I have an LSI SAS9211-8i that I flashed to IT mode (I don’t have the firmware version in front of me but I can get it if needed). That is connected to three Seagate 8Tb Iron Wolf drives and to four mixed 1Tb drives that are in a hot swap housing. The three 8Tb drives were in a RAIDZ1 pool (yes I know not even close to ideal but its what I have to work with). The four mixed 1Tb make up a separate RAIDZ1 pool. The cabling is one CABLEDCONN Mini SAS SFF-8087 to SATA 90 degree on the 8Tb, and a Cable Matters on the 1Tb. The CPU and motherboard have been changed out and the issue continues.

The actual issue is that suddenly a drive will get a bunch of errors and the array becomes degraded. Sure it happens right? But I have been feeding the server a pretty steady diet of these 8Tb drives. A drive usually doesn’t last more than a few months. I haven’t known how to properly describe the issue and I have shied away from posting about it. Well now the worst has happened and I lost a second drive before I could deal with the first degraded drive and my pool is likely dead.
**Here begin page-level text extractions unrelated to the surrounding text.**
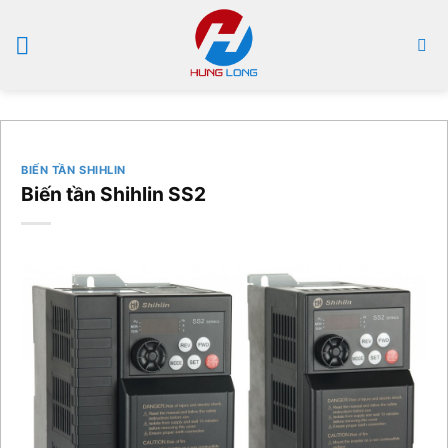
Bỏ
qua
nội
dung
BIẾN TẦN SHIHLIN
Biến tần Shihlin SS2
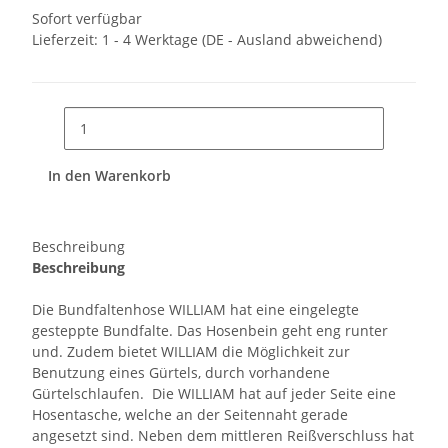
Sofort verfügbar
Lieferzeit:
1 - 4 Werktage
(DE - Ausland abweichend)
In den Warenkorb
Beschreibung
Beschreibung
Die Bundfaltenhose WILLIAM hat eine eingelegte
gesteppte Bundfalte. Das Hosenbein geht eng runter
und. Zudem bietet WILLIAM die Möglichkeit zur
Benutzung eines Gürtels, durch vorhandene
Gürtelschlaufen. Die WILLIAM hat auf jeder Seite eine
Hosentasche, welche an der Seitennaht gerade
angesetzt sind. Neben dem mittleren Reißverschluss hat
What is causing me to keep killing hard drives?
Is it the HBA?
The cabling?
Are the hard drives really dead/unreliable or is the system glitching for some reason and making the drives only seem bad?

I don’t know how to troubleshoot this but I very much need some help before I call in an airstrike on my server. For what it’s worth, I haven’t had this issue on the 1Tb pool. Only the 8Tb.
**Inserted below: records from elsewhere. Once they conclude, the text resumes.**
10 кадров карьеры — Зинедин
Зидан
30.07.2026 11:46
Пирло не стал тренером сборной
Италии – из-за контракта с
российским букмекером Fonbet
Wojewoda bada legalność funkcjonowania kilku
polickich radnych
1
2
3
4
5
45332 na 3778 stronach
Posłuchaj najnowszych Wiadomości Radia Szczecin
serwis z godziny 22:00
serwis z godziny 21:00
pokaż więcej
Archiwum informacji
Here's some of the error text I received via email:

New alerts:

Device: /dev/sdc [SAT], Read SMART Error Log Failed.

Current alerts:

Device: /dev/sdb [SAT], failed to read SMART Attribute Data.
Device: /dev/sdc [SAT], failed to read SMART Attribute Data.
Pool main_vault state is UNAVAIL: One or more devices are faulted in response to IO failures.
The following devices are not healthy:
- Disk ST8000VN004-2M2101 WSD9M389 is UNAVAIL
- Disk ST8000VN004-2M2101 WSD9XXZ0 is FAULTED
Device: /dev/sdc [SAT], Read SMART Error Log Failed.

I was able run smartctl -x /dev/sdb and also smartctl -x /dev/sdc. It returned data on both. I can post that if it helps. I don’t know what other information I need to provide, but I would ask that someone please help me get to the bottom of this as I need this machine to quit eating hard drives.

Trevor68 · Jul 20, 2023

I've had a couple of very young 4Tb drives fault with a bunch of errors, pulled and replaced with new ones, which subsequently faulted the same way. I then replaced those with the first set which have been fine forever more, so clearly there was really nothing wrong with the drives.

sgt_jamez · Jul 20, 2023

In the past when I had this issue on a single drive, I put it into a Linux box and used GPARTED to nuke the partition. Put it back into the TrueNAS box and it error-ed out again. I don't remember if it even made it through resilvering.

samarium · Jul 20, 2023

I've seen this happen to other people's drives before. I don't know why.
I would be checking smart for clues.
I would be checking kernel logs, am I seeing actual data errors or maybe timeout errors?
If there were timeout errors in mpt3sas driver I would try limiting concurrent iorequests by setting the driver parameter. Default value of -1 implies 30000 from my reading if the kernel source. In other cases people have reduced to 10000 and that seems to be working for them. YMMV.

Fleshmauler · Jul 21, 2023

Did you burn-in the drive before deploying? Have you performed a burn-in test on these drives on a separate test machine post-failure to ensure it is the drives? Did you try swapping the cables (least time consuming option)?

Might take a few days, but at least if you can replicate failure on a second machine, then you'll know you just have really bad luck with drives.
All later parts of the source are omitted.